The upper row of panels shows the individual pixels, and the lower row shows the cumulative contribution of these pixels to the construction of the image. Using only eight of the pixel-basis components, we can only construct a small portion of the 64-pixel image. Were we to continue this sequence and use all 64 pixels, we would recover the original image.

## Digits PCA Components

But the pixel-wise representation is not the only choice of basis. We can also use other basis functions, which each contain some predefined contribution from each pixel, and write something like:

𝑖𝑚𝑎𝑔𝑒(𝑥)=mean+𝑥1⋅(basis 1)+𝑥2⋅(basis 2)+𝑥3⋅(basis 3)⋯ 

PCA can be thought of as a process of choosing optimal basis functions, such that adding together just the first few of them is enough to suitably reconstruct the bulk of the elements in the dataset. The principal components, which act as the low-dimensional representation of our data, are simply the coefficients that multiply each of the elements in this series. the following figure shows a similar depiction of reconstructing the same digit using the mean plus the first eight PCA basis functions.

In [None]:
pca = PCA(n_components=8)
Xproj = pca.fit_transform(digits.data)
sns.set_style('white')
fig = plot_pca_components(digits.data[10], Xproj[10],
                          pca.mean_, pca.components_)

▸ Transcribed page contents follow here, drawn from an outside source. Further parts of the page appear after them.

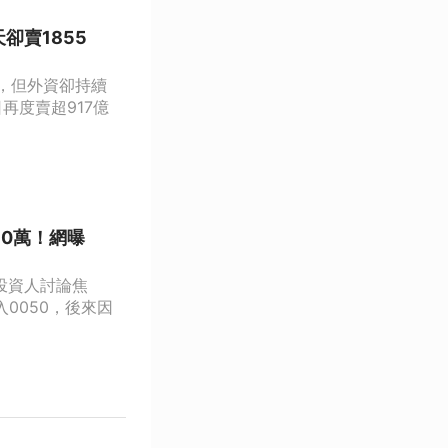
卻賣1855
關，但外資卻持續
再度賣超917億
近60萬！網曝
投資人討論焦
入0050，後來因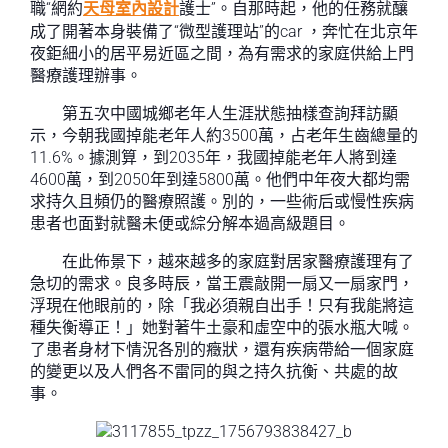
職“網約
天母室內設計
護士”。自那時起，他的任務就釀
成了開著本身裝備了“微型護理站”的car ，奔忙在北京年
夜鉅細小的居平易近區之間，為有需求的家庭供給上門
醫療護理辦事。
第五次中國城鄉老年人生涯狀態抽樣查詢拜訪顯
示，今朝我國掉能老年人約3500萬，占老年生齒總量的
11.6%。據測算，到2035年，我國掉能老年人將到達
4600萬，到2050年到達5800萬。他們中年夜大都均需
求持久且頻仍的醫療照護。別的，一些術后或慢性疾病
患者也面對就醫未便或綜分解本過高級題目。
在此佈景下，越來越多的家庭對居家醫療護理有了
急切的需求。良多時辰，當王震敲開一扇又一扇家門，
浮現在他眼前的，除「我必須親自出手！只有我能將這
種失衡導正！」她對著牛土豪和虛空中的張水瓶大喊。
了患者身材下情況各別的癥狀，還有疾病帶給一個家庭
的變更以及人們各不雷同的與之持久抗衡、共處的故
事。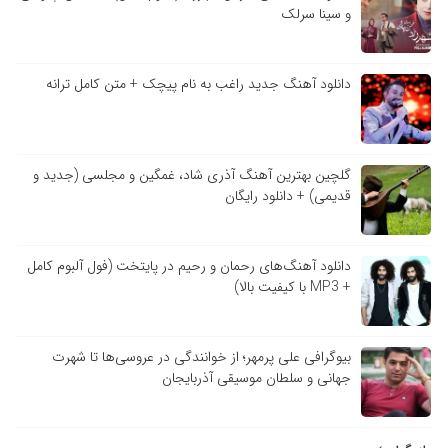
و سینا سرلک
دانلود آهنگ جدید راغب به نام پیچک + متن کامل ترانه
گلچین بهترین آهنگ آذری شاد، غمگین و مجلسی (جدید و
قدیمی) + دانلود رایگان
دانلود آهنگ‌های رحمان و رحیم در پایتخت (فول آلبوم کامل
+ MP3 با کیفیت بالا)
بیوگرافی علی پرمهر؛ از خوانندگی در عروسی‌ها تا شهرت
جهانی و سلطان موسیقی آذربایجان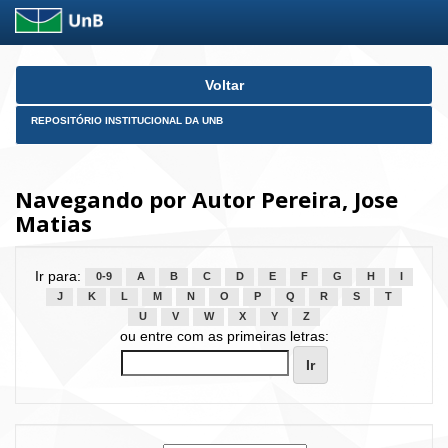
Skip
Voltar
navigation
REPOSITÓRIO INSTITUCIONAL DA UNB
Navegando por Autor Pereira, Jose
Matias
Ir para:
0-9
A
B
C
D
E
F
G
H
I
J
K
L
M
N
O
P
Q
R
S
T
U
V
W
X
Y
Z
ou entre com as primeiras letras: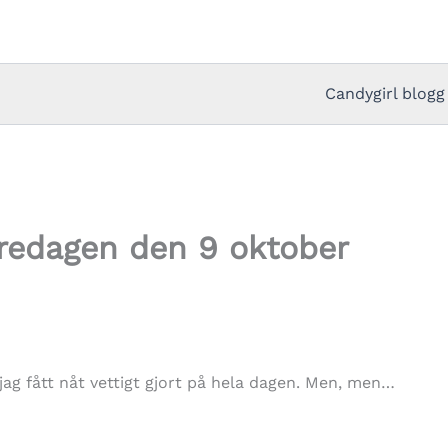
Candygirl blogg
Fredagen den 9 oktober
jag fått nåt vettigt gjort på hela dagen. Men, men…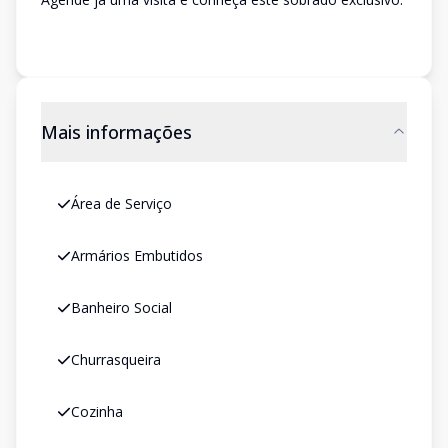
Mais informações
Área de Serviço
Armários Embutidos
Banheiro Social
Churrasqueira
Cozinha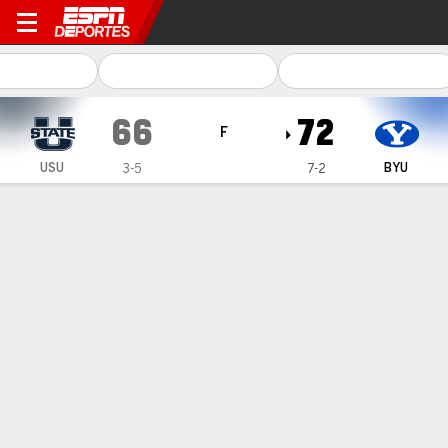
Utah State Aggies en BYU C
66
72
F
USU
BYU
3-5
7-2
Resumen
Ficha
Estadísticas de Equipo
1
2
3
4
T
USU
8
21
16
21
66
BYU
20
19
11
22
72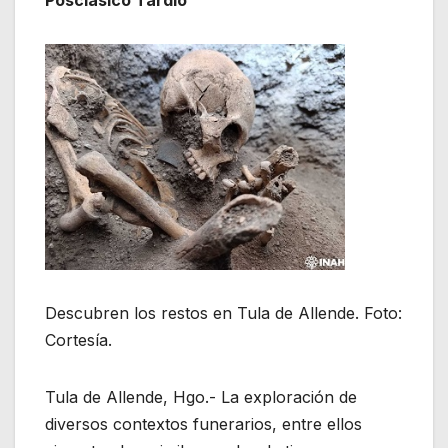
Posclásico Tardío
Descubren los restos en Tula de Allende. Foto:
Cortesía.
Tula de Allende, Hgo.- La exploración de
diversos contextos funerarios, entre ellos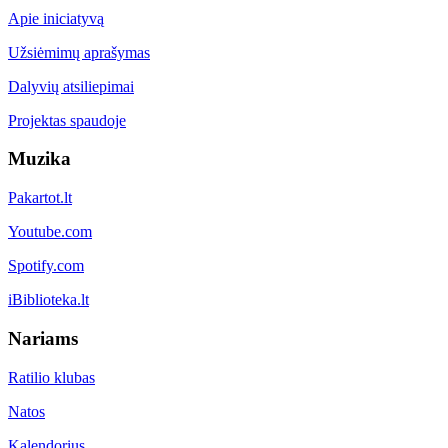
Apie iniciatyvą
Užsiėmimų aprašymas
Dalyvių atsiliepimai
Projektas spaudoje
Muzika
Pakartot.lt
Youtube.com
Spotify.com
iBiblioteka.lt
Nariams
Ratilio klubas
Natos
Kalendorius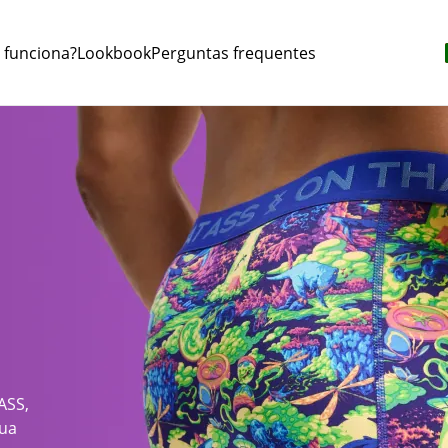
funciona?
Lookbook
Perguntas frequentes
ASS,
tua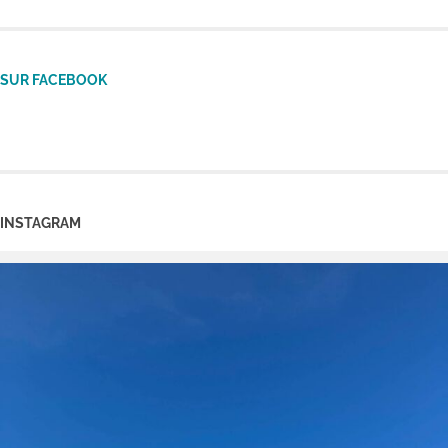
SUR FACEBOOK
INSTAGRAM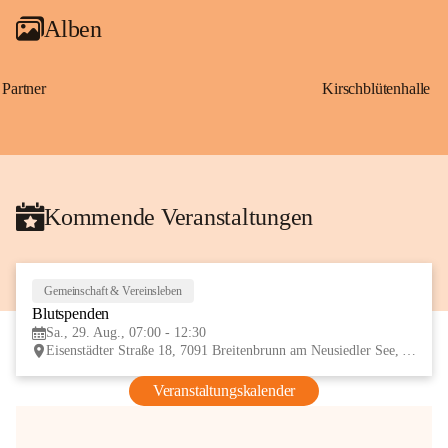
Alben
Partner
Kirschblütenhalle
Kommende Veranstaltungen
Gemeinschaft & Vereinsleben
29
Blutspenden
AUG
Sa., 29. Aug., 07:00 - 12:30
Eisenstädter Straße 18, 7091 Breitenbrunn am Neusiedler See, AUT
Veranstaltungskalender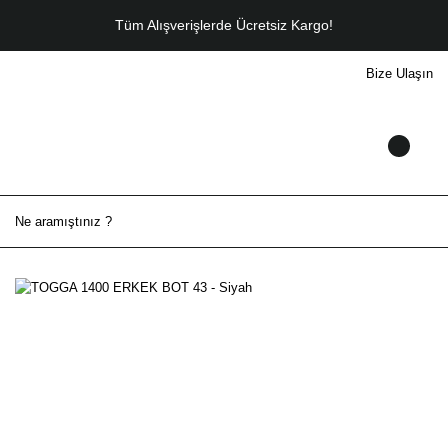
Tüm Alışverişlerde Ücretsiz Kargo!
Bize Ulaşın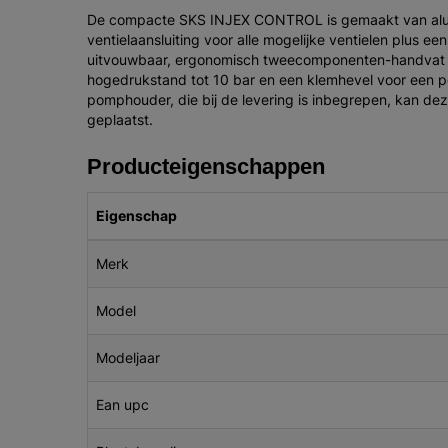
De compacte SKS INJEX CONTROL is gemaakt van alum
ventielaansluiting voor alle mogelijke ventielen plus 
uitvouwbaar, ergonomisch tweecomponenten-handvat en 
hogedrukstand tot 10 bar en een klemhevel voor een pe
pomphouder, die bij de levering is inbegrepen, kan de
geplaatst.
Producteigenschappen
Eigenschap
Merk
Model
Modeljaar
Ean upc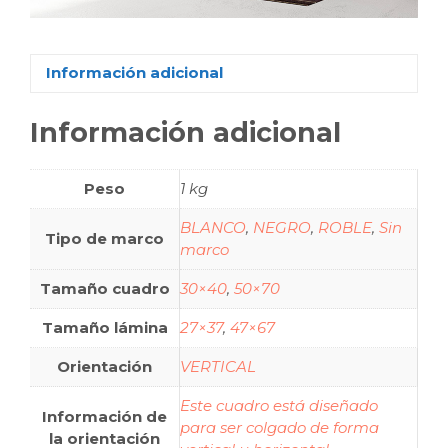
Información adicional
Información adicional
Peso
1 kg
BLANCO
,
NEGRO
,
ROBLE
,
Sin
Tipo de marco
marco
Tamaño cuadro
30×40
,
50×70
Tamaño lámina
27×37
,
47×67
Orientación
VERTICAL
Este cuadro está diseñado
Información de
para ser colgado de forma
la orientación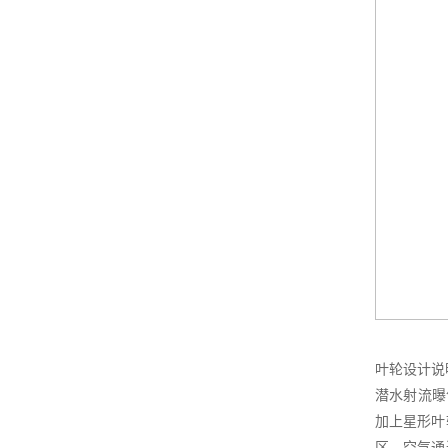
叶轮设计说
潜水射流曝
加上星形叶
区，空气通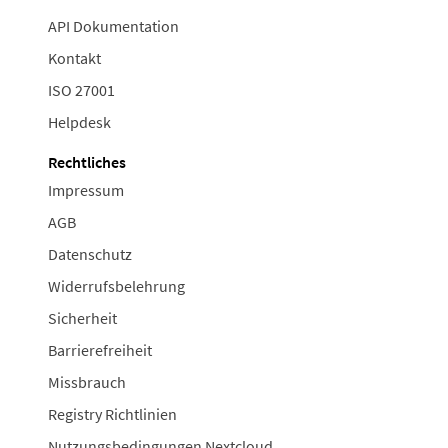
API Dokumentation
Kontakt
ISO 27001
Helpdesk
Rechtliches
Impressum
AGB
Datenschutz
Widerrufsbelehrung
Sicherheit
Barrierefreiheit
Missbrauch
Registry Richtlinien
Nutzungsbedingungen Nextcloud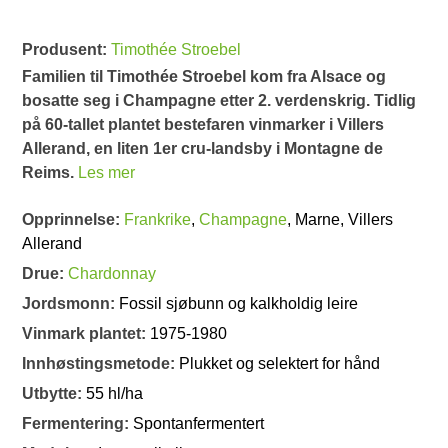
Produsent:
Timothée Stroebel
Familien til Timothée Stroebel kom fra Alsace og
bosatte seg i Champagne etter 2. verdenskrig. Tidlig
på 60-tallet plantet bestefaren vinmarker i Villers
Allerand, en liten 1er cru-landsby i Montagne de
Reims.
Les mer
Opprinnelse:
Frankrike
,
Champagne
, Marne, Villers
Allerand
Drue:
Chardonnay
Jordsmonn:
Fossil sjøbunn og kalkholdig leire
Vinmark plantet:
1975-1980
Innhøstingsmetode:
Plukket og selektert for hånd
Utbytte:
55 hl/ha
Fermentering:
Spontanfermentert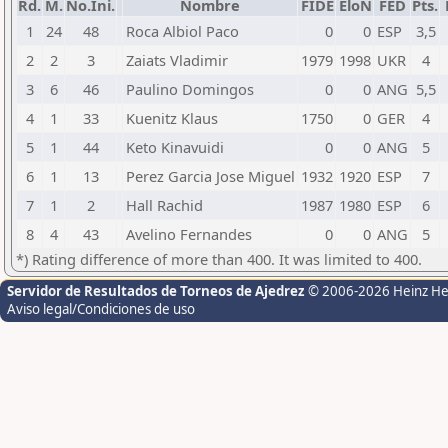
Rd.
M.
No.Ini.
Nombre
FIDE
EloN
FED
Pts.
1
24
48
Roca Albiol Paco
0
0
ESP
3,5
2
2
3
Zaiats Vladimir
1979
1998
UKR
4
3
6
46
Paulino Domingos
0
0
ANG
5,5
4
1
33
Kuenitz Klaus
1750
0
GER
4
5
1
44
Keto Kinavuidi
0
0
ANG
5
6
1
13
Perez Garcia Jose Miguel
1932
1920
ESP
7
7
1
2
Hall Rachid
1987
1980
ESP
6
8
4
43
Avelino Fernandes
0
0
ANG
5
*) Rating difference of more than 400. It was limited to 400.
Servidor de Resultados de Torneos de Ajedrez
© 2006-2026 Heinz H
Aviso legal/Condiciones de uso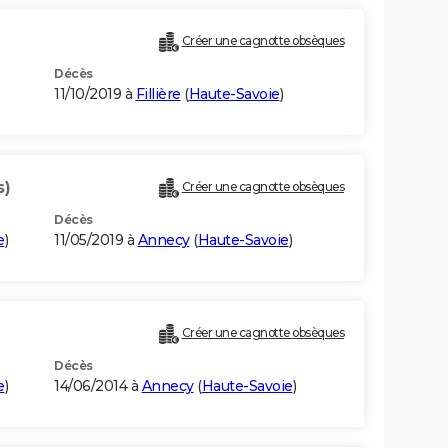
Créer une cagnotte obsèques
Décès
11/10/2019 à
Fillière
(
Haute-Savoie
)
s)
Créer une cagnotte obsèques
Décès
e
)
11/05/2019 à
Annecy
(
Haute-Savoie
)
Créer une cagnotte obsèques
Décès
e
)
14/06/2014 à
Annecy
(
Haute-Savoie
)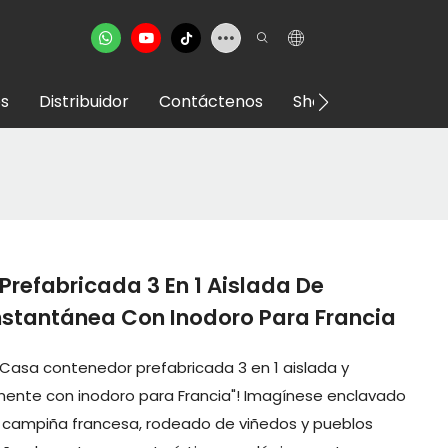
s
Distribuidor
Contáctenos
Showroom VR
refabricada 3 En 1 Aislada De
stantánea Con Inodoro Para Francia
"Casa contenedor prefabricada 3 en 1 aislada y
ente con inodoro para Francia"! Imagínese enclavado
 campiña francesa, rodeado de viñedos y pueblos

Unlike the pixel basis, the PCA basis allows us to recover the salient features of the input image with just a mean, plus eight components! The amount of each pixel in each component is the corollary of the orientation of the vector in our two-dimensional example. This is the sense in which PCA provides a low-dimensional representation of the data: it discovers a set of basis functions that are more efficient than the native pixel basis of the input data.

## Choosing the Number of Components
A vital part of using PCA in practice is the ability to estimate how many components are needed to describe the data. This can be determined by looking at the cumulative explained variance ratio as a function of the number of components (see the following figure):

In [None]:
pca = PCA().fit(digits.data)
plt.plot(np.cumsum(pca.explained_variance_ratio_))
plt.xlabel('number of components')
plt.ylabel('cumulative explained variance');

This curve quantifies how much of the total, 64-dimensional variance is contained within the first  𝑁  components. For example, we see that with the digits data the first 10 components contain approximately 75% of the variance, while you need around 50 components to describe close to 100% of the variance.

This tells us that our 2-dimensional projection loses a lot of information (as measured by the explained variance) and that we'd need about 20 components to retain 90% of the variance. Looking at this plot for a high-dimensional dataset can help you understand the level of redundancy present in its features.